I know that each of these things is subtly different, but they're similar enough that the bootable snapshot creation workflow (which I expect is a common one) has some sharp edges, since you have to interact with all three APIs at the same time.
Also, the CLI doesn't give a useful error when you try to create a snapshot from a currently attached volume.
Finally, updating a snapshot is more steps than I'd ideally like. I would much rather be able to make changes in a sandbox with a snapshot root and have them persist as a new snapshot. I kind of get why this isn't currently the case, but The volume/snapshot dance feels (for my usecase) like it's missing some abstraction.
That said, now that I've got a snapshot set up it's a nice experience. I've got an alias for `deno sandbox create --root dev --ssh` and I can `claude` in yolo mode without much fear.

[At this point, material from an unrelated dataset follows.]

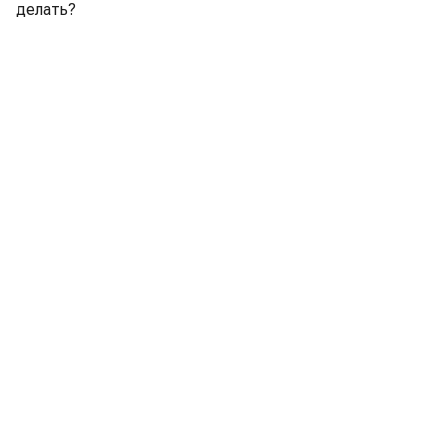
делать?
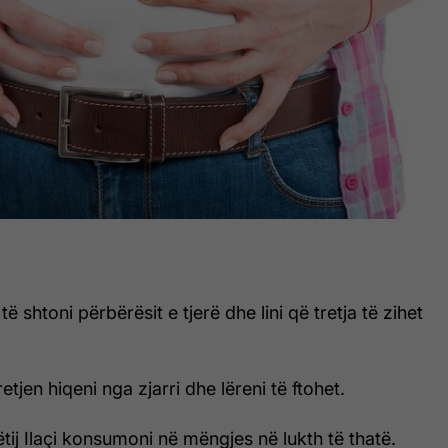
 të shtoni përbërësit e tjerë dhe lini që tretja të zihet
etjen hiqeni nga zjarri dhe lëreni të ftohet.
ëtij Ilaçi konsumoni në mëngjes në lukth të thatë.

Congratulations to the team :)
I realize this is using other interactions, but I'd like a bit more observability than just the isolated environment... I'm not even saying VS Code specifically, but something similar at the least.
Just an idea…
It uses web workers on a web browser. So is this Deno Sandbox like that, but for server? I think Node has worker threads.

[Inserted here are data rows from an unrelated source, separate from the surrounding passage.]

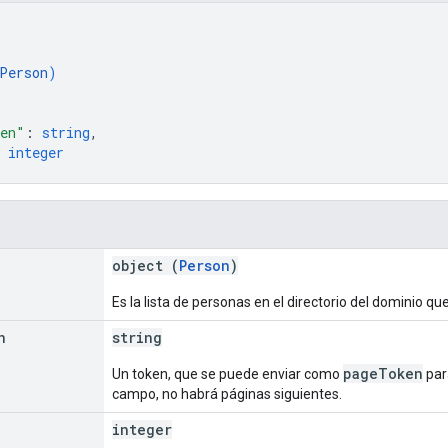
Person
)
ken"
: 
string
,
 
integer
object (
Person
)
Es la lista de personas en el directorio del dominio q
n
string
pageToken
Un token, que se puede enviar como
para
campo, no habrá páginas siguientes.
integer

It's about 10x what a normal VM would cost at a more affordable hoster. So you better have it run only 10% of the time or you're just paying more for something more constrained.
A full month of runtime would be about $50 bucks for a 2vCPU 1GB RAM 10GB SSD mini-VM that you can get easily for $5 elsewhere.
Mentioned the same in this comment as well: https://news.ycombinator.com/item?id=46881920
Those limitations from other tools was exactly why I made https://github.com/danthegoodman1/netfence for our agents
Even if this was true, "everyone building X independently" is evidence that one company should definitely build X and sell it to everyone
It's really useful to just turn a computer on, use a disk, and then plop its url in the browser.
I currently do one computer per project. I don't even put them in git anymore. I have an MDM server running to manage my kids' phones, a "help me reply to all the people" computer that reads everything I'm supposed to read, a dumb game I play with my son, a family todo list no one uses but me, etc, etc.
Immediate computers have made side projects a lot more fun again. And the nice thing is, they cost nothing when I forget about them.
SSH in, it resumes where you left off, auto-suspends on disconnect. $0.50/month stopped.
I have the same pattern - one box per project, never think about them until I need them.
The short answer is no. And more so, I think that "Everyone I know in my milieu already built this for themselves, but the wider industry isn't talking about it" is actually an excellent idea generator for a new product.
Here's my list of code execution sandboxing agents launched in the last year alone: E2B, AIO Sandbox, Sandboxer, AgentSphere, Yolobox, Exe.dev, yolo-cage, SkillFS, ERA Jazzberry Computer, Vibekit, Daytona, Modal, Cognitora, YepCode, Run Compute, CLI Fence, Landrun, Sprites, pctx-sandbox, pctx Sandbox, Agent SDK, Lima-devbox, OpenServ, Browser Agent Playground, Flintlock Agent, Quickstart, Bouvet Sandbox, Arrakis, Cellmate (ceLLMate), AgentFence, Tasker, DenoSandbox, Capsule (WASM-based), Volant, Nono, NetFence
A quick search this popped up:
https://news.ycombinator.com/item?id=45486006
If we can spin up microVM so quickly, why bother with Docker or other containers at all?
pretty smart. why isn't this the norm?
Next step for me is creating a secrets proxy like credit card numbers are tokenized to remove risk of exfiltrating credentials.
Edit: It’s nice that Deno Sandbox already does this. Will check it out.
Can you configure Demo Sandbox to run on a self hosted installation of Deno Deploy (deployd), or is this a SaaS only offering?
That website does exist. It may hurt your eyes.